═══ INPUT RECORDS ═══

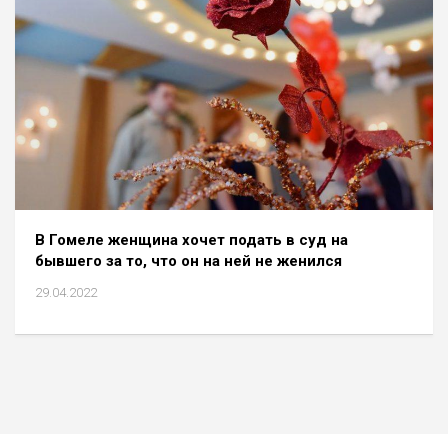
В Гомеле женщина хочет подать в суд на
бывшего за то, что он на ней не женился
29.04.2022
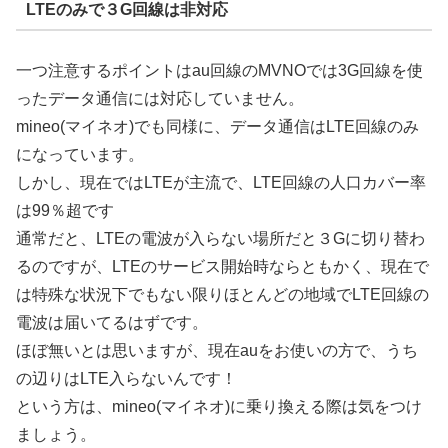
LTEのみで３G回線は非対応
一つ注意するポイントはau回線のMVNOでは3G回線を使
ったデータ通信には対応していません。
mineo(マイネオ)でも同様に、データ通信はLTE回線のみ
になっています。
しかし、現在ではLTEが主流で、LTE回線の人口カバー率
は99％超です
通常だと、LTEの電波が入らない場所だと３Gに切り替わ
るのですが、LTEのサービス開始時ならともかく、現在で
は特殊な状況下でもない限りほとんどの地域でLTE回線の
電波は届いてるはずです。
ほぼ無いとは思いますが、現在auをお使いの方で、うち
の辺りはLTE入らないんです！
という方は、mineo(マイネオ)に乗り換える際は気をつけ
ましょう。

═══

WORK ORDER:
Would you restate word for word every line from the one holding "一つ注意するポイントはau回線のMVNOでは3G回線を使" to the end of the entries, both ends included?

SOLUTION FOR THIS PROBLEM:
一つ注意するポイントはau回線のMVNOでは3G回線を使
ったデータ通信には対応していません。
mineo(マイネオ)でも同様に、データ通信はLTE回線のみ
になっています。
しかし、現在ではLTEが主流で、LTE回線の人口カバー率
は99％超です
通常だと、LTEの電波が入らない場所だと３Gに切り替わ
るのですが、LTEのサービス開始時ならともかく、現在で
は特殊な状況下でもない限りほとんどの地域でLTE回線の
電波は届いてるはずです。
ほぼ無いとは思いますが、現在auをお使いの方で、うち
の辺りはLTE入らないんです！
という方は、mineo(マイネオ)に乗り換える際は気をつけ
ましょう。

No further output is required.